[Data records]
####################
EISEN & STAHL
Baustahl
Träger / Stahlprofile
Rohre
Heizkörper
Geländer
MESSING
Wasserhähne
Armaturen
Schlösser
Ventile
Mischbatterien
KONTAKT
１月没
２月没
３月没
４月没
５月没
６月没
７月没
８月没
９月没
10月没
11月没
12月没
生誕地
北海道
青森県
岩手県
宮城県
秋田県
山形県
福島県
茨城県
####################
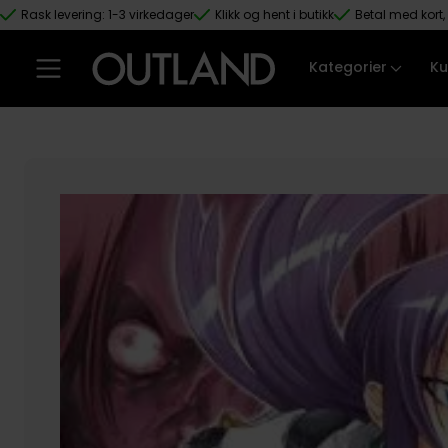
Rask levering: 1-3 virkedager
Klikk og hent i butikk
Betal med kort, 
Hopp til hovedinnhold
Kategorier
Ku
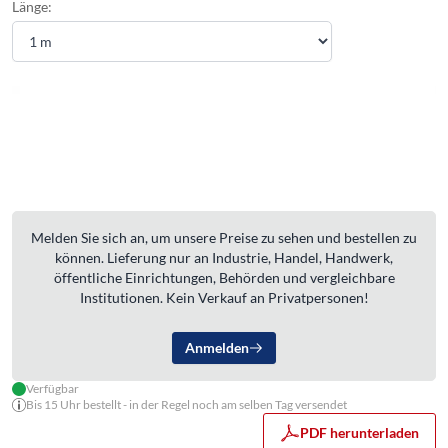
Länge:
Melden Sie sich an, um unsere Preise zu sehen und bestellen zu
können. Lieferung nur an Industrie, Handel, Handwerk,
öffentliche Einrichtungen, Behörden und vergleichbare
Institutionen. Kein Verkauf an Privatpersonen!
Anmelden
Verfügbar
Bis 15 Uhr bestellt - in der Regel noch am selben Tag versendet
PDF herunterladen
####################
WHAT TO DO: For the entries above, print exactly the lines between the one with "Rask levering: 1-3 virkedager" and the one with "PDF herunterladen", inclusive, with no pictures.

RESPONSE:
Rask levering: 1-3 virkedager
Klikk og hent i butikk
Betal med kort, 
Hopp til hovedinnhold
Kategorier
Ku
Länge:
Melden Sie sich an, um unsere Preise zu sehen und bestellen zu
können. Lieferung nur an Industrie, Handel, Handwerk,
öffentliche Einrichtungen, Behörden und vergleichbare
Institutionen. Kein Verkauf an Privatpersonen!
Anmelden
Verfügbar
Bis 15 Uhr bestellt - in der Regel noch am selben Tag versendet
PDF herunterladen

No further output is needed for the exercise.